* _Directions for this task_: Verbatim transcription with images omitted: return the entries below in full.

* _Input_:
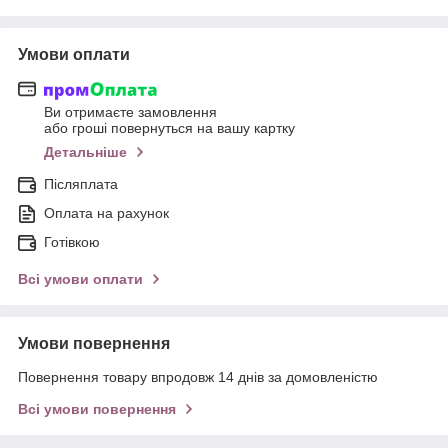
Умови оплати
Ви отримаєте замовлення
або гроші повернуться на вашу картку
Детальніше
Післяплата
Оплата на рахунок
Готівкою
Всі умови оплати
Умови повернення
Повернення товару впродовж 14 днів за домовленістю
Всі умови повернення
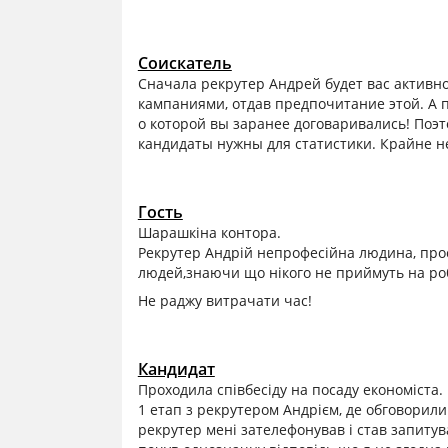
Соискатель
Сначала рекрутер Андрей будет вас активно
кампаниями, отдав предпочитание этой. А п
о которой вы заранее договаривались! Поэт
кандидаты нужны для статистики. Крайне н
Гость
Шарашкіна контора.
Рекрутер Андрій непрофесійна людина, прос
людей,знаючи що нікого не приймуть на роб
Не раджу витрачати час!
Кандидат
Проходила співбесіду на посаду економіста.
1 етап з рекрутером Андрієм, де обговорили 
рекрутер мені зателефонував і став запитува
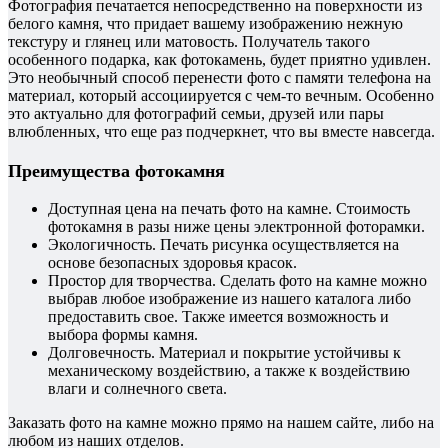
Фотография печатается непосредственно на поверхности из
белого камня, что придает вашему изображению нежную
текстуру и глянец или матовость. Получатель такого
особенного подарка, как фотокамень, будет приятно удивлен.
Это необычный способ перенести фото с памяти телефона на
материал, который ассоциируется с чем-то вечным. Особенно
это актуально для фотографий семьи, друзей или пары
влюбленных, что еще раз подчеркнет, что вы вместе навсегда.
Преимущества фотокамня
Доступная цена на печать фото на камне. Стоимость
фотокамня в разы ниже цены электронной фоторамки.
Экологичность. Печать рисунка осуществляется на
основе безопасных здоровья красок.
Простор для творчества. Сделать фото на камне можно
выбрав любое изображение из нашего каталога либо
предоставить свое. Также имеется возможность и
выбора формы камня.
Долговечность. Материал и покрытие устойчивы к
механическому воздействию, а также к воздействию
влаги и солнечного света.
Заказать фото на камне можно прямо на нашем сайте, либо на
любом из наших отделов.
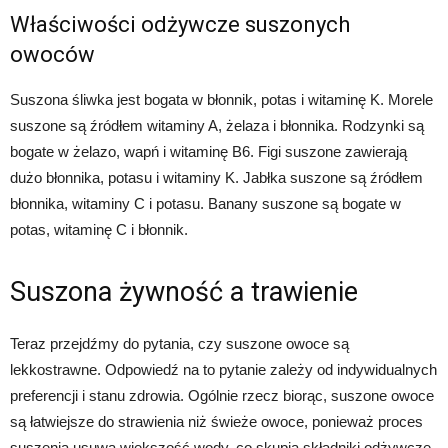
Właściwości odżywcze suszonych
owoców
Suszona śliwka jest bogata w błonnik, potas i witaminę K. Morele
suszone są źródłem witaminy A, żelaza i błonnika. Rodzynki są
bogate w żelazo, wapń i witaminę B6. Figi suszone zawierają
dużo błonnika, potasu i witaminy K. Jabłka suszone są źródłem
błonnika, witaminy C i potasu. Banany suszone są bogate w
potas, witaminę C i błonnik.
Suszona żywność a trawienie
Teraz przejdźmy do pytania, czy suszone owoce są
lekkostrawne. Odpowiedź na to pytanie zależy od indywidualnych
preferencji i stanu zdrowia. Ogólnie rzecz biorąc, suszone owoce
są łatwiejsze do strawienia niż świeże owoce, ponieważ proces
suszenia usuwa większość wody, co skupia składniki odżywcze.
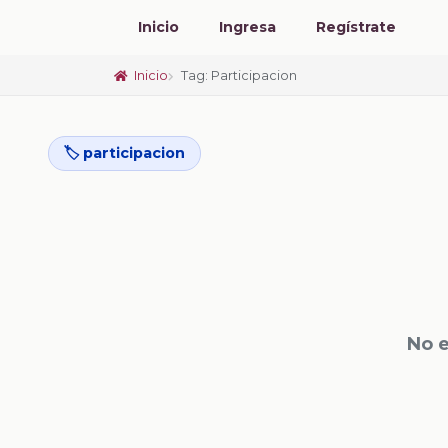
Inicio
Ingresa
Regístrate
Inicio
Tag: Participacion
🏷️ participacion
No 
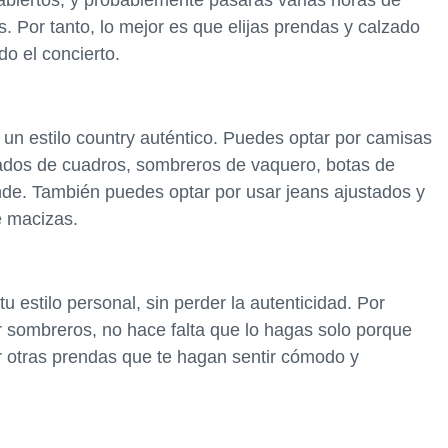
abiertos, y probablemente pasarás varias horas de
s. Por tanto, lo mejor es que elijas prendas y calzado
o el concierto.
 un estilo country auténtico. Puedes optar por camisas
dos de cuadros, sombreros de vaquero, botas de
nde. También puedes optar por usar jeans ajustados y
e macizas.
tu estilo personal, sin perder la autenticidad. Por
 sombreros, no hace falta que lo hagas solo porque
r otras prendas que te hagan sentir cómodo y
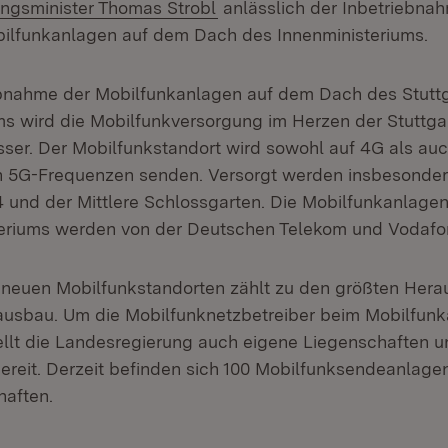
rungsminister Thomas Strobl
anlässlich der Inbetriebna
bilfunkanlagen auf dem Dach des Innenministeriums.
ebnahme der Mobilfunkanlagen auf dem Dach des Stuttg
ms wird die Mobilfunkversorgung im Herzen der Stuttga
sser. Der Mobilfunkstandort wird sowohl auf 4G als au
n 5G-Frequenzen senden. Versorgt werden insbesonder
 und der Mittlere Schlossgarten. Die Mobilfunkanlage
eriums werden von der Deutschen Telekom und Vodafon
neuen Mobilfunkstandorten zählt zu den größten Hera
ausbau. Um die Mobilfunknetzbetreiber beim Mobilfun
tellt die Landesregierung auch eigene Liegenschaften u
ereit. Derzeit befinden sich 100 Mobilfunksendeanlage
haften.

* _Response area_:
Умови оплати
Ви отримаєте замовлення
або гроші повернуться на вашу картку
Детальніше
Післяплата
Оплата на рахунок
Готівкою
Всі умови оплати
Умови повернення
Повернення товару впродовж 14 днів за домовленістю
Всі умови повернення
Соискатель
Сначала рекрутер Андрей будет вас активно
кампаниями, отдав предпочитание этой. А п
о которой вы заранее договаривались! Поэт
кандидаты нужны для статистики. Крайне н
Гость
Шарашкіна контора.
Рекрутер Андрій непрофесійна людина, прос
людей,знаючи що нікого не приймуть на роб
Не раджу витрачати час!
Кандидат
Проходила співбесіду на посаду економіста.
1 етап з рекрутером Андрієм, де обговорили 
рекрутер мені зателефонував і став запитува
Фотография печатается непосредственно на поверхности из
белого камня, что придает вашему изображению нежную
текстуру и глянец или матовость. Получатель такого
особенного подарка, как фотокамень, будет приятно удивлен.
Это необычный способ перенести фото с памяти телефона на
материал, который ассоциируется с чем-то вечным. Особенно
это актуально для фотографий семьи, друзей или пары
влюбленных, что еще раз подчеркнет, что вы вместе навсегда.
Преимущества фотокамня
Доступная цена на печать фото на камне. Стоимость
фотокамня в разы ниже цены электронной фоторамки.
Экологичность. Печать рисунка осуществляется на
основе безопасных здоровья красок.
Простор для творчества. Сделать фото на камне можно
выбрав любое изображение из нашего каталога либо
предоставить свое. Также имеется возможность и
выбора формы камня.
Долговечность. Материал и покрытие устойчивы к
механическому воздействию, а также к воздействию
влаги и солнечного света.
Заказать фото на камне можно прямо на нашем сайте, либо на
любом из наших отделов.
Właściwości odżywcze suszonych
owoców
Suszona śliwka jest bogata w błonnik, potas i witaminę K. Morele
suszone są źródłem witaminy A, żelaza i błonnika. Rodzynki są
bogate w żelazo, wapń i witaminę B6. Figi suszone zawierają
dużo błonnika, potasu i witaminy K. Jabłka suszone są źródłem
błonnika, witaminy C i potasu. Banany suszone są bogate w
potas, witaminę C i błonnik.
Suszona żywność a trawienie
Teraz przejdźmy do pytania, czy suszone owoce są
lekkostrawne. Odpowiedź na to pytanie zależy od indywidualnych
preferencji i stanu zdrowia. Ogólnie rzecz biorąc, suszone owoce
są łatwiejsze do strawienia niż świeże owoce, ponieważ proces
suszenia usuwa większość wody, co skupia składniki odżywcze.
Inicio
Ingresa
Regístrate
Inicio
Tag: Participacion
🏷️ participacion
No 
abiertos, y probablemente pasarás varias horas de
s. Por tanto, lo mejor es que elijas prendas y calzado
o el concierto.
 un estilo country auténtico. Puedes optar por camisas
dos de cuadros, sombreros de vaquero, botas de
nde. También puedes optar por usar jeans ajustados y
e macizas.
tu estilo personal, sin perder la autenticidad. Por
 sombreros, no hace falta que lo hagas solo porque
r otras prendas que te hagan sentir cómodo y
rungsminister Thomas Strobl
anlässlich der Inbetriebna
bilfunkanlagen auf dem Dach des Innenministeriums.
ebnahme der Mobilfunkanlagen auf dem Dach des Stuttg
ms wird die Mobilfunkversorgung im Herzen der Stuttga
sser. Der Mobilfunkstandort wird sowohl auf 4G als au
n 5G-Frequenzen senden. Versorgt werden insbesonder
 und der Mittlere Schlossgarten. Die Mobilfunkanlage
eriums werden von der Deutschen Telekom und Vodafon
neuen Mobilfunkstandorten zählt zu den größten Hera
ausbau. Um die Mobilfunknetzbetreiber beim Mobilfun
tellt die Landesregierung auch eigene Liegenschaften u
ereit. Derzeit befinden sich 100 Mobilfunksendeanlage
haften.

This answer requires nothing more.